(Entries shown)
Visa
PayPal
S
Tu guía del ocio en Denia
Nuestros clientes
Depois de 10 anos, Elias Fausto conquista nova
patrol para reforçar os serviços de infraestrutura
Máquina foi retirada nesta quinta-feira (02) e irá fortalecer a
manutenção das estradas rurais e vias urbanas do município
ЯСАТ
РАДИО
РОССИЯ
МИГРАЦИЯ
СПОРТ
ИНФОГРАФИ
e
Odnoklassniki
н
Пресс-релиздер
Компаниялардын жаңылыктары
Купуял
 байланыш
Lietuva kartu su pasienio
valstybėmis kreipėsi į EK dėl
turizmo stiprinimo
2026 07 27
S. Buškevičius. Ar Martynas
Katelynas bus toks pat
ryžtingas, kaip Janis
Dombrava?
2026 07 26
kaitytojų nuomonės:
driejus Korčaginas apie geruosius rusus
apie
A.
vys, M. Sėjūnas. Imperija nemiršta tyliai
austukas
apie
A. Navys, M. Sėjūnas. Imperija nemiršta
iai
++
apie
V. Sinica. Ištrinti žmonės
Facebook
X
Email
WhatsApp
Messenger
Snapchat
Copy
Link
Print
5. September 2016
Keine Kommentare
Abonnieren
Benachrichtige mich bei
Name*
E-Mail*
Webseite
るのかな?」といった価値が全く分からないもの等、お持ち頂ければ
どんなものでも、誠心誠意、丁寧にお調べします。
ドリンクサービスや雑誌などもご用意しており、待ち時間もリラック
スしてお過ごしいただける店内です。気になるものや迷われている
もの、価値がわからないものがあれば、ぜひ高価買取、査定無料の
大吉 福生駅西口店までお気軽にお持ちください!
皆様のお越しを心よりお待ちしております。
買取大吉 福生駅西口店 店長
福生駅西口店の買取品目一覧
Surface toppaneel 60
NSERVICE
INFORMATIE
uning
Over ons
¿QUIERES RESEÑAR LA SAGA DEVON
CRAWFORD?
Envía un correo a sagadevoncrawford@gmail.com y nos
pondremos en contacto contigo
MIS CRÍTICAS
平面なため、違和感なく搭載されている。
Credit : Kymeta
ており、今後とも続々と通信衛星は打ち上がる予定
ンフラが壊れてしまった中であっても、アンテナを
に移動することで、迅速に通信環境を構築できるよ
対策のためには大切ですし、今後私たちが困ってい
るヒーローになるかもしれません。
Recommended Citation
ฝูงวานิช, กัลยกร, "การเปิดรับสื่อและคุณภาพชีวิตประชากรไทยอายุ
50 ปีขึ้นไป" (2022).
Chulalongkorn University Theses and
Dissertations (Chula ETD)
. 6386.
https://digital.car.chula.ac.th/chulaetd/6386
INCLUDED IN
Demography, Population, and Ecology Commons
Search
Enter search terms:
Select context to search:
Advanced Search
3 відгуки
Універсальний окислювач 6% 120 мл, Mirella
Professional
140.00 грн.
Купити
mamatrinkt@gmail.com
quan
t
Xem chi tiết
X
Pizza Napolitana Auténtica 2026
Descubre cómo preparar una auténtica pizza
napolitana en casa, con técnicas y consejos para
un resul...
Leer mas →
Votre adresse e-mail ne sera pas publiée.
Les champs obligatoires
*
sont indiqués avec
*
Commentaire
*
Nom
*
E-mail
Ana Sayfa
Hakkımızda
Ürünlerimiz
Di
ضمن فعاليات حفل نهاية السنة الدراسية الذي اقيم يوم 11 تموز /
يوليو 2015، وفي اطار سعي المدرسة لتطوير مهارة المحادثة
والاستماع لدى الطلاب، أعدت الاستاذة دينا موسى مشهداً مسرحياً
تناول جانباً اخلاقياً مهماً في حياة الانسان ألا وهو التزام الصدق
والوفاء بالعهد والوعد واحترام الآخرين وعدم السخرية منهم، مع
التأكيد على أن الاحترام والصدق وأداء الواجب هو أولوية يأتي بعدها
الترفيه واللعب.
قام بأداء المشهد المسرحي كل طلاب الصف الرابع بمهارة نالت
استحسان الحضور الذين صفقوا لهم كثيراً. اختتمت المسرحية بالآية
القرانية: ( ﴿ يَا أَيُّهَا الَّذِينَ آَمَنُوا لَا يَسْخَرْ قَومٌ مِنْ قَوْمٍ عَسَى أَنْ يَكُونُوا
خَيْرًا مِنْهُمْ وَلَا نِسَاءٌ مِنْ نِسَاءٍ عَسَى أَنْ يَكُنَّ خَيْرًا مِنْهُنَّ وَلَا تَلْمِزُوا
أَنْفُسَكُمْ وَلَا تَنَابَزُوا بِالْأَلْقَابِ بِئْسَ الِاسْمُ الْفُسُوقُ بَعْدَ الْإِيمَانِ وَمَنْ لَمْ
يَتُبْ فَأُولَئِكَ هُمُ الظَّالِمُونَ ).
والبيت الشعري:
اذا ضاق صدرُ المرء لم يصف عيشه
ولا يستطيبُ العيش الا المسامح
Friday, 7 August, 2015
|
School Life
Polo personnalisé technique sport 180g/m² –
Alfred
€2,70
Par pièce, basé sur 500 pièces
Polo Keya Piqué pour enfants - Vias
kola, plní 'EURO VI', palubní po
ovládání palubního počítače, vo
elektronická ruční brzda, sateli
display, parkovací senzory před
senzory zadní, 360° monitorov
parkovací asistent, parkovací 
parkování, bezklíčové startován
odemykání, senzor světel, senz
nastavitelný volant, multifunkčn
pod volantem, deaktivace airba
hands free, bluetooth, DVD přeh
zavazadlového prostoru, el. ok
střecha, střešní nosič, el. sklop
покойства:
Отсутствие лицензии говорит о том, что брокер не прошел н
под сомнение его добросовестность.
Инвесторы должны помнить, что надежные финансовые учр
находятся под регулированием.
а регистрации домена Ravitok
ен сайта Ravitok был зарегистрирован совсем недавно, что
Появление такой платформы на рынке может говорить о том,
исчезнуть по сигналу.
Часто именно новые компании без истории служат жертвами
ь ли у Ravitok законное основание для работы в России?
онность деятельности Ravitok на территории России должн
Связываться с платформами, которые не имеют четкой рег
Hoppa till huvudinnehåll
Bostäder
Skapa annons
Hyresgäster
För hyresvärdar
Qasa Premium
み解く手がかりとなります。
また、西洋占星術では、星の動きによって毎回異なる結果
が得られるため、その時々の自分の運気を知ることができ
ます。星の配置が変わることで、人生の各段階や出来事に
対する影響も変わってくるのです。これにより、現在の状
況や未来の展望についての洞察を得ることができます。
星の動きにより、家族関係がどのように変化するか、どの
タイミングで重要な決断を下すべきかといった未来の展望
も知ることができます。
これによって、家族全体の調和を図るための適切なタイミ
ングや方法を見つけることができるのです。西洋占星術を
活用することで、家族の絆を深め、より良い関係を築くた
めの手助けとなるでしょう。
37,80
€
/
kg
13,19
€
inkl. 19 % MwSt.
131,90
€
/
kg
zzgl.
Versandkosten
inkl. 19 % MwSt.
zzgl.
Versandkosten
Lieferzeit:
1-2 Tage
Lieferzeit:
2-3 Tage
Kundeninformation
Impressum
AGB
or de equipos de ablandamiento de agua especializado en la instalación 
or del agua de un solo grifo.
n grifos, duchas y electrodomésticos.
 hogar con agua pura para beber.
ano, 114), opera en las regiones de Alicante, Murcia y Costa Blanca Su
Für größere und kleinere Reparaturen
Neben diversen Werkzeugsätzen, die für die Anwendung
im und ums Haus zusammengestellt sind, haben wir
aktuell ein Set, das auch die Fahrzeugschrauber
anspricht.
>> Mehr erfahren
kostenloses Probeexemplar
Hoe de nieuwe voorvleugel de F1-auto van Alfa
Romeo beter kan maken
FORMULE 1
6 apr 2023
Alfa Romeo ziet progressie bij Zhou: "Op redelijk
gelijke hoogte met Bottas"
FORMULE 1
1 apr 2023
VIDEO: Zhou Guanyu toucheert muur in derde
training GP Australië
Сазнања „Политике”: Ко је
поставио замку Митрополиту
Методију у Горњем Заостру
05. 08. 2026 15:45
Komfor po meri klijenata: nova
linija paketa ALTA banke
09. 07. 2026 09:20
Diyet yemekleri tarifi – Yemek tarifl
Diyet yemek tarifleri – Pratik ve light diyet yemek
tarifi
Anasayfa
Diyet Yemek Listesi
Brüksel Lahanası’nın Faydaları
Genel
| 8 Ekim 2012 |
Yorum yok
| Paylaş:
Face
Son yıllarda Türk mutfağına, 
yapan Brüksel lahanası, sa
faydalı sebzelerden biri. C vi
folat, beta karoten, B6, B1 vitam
(End Entries shown)
* _Work task_
For each line of the data that includes the word "nova", return a copy of it.

* _Solution to this problem_
Depois de 10 anos, Elias Fausto conquista nova
Komfor po meri klijenata: nova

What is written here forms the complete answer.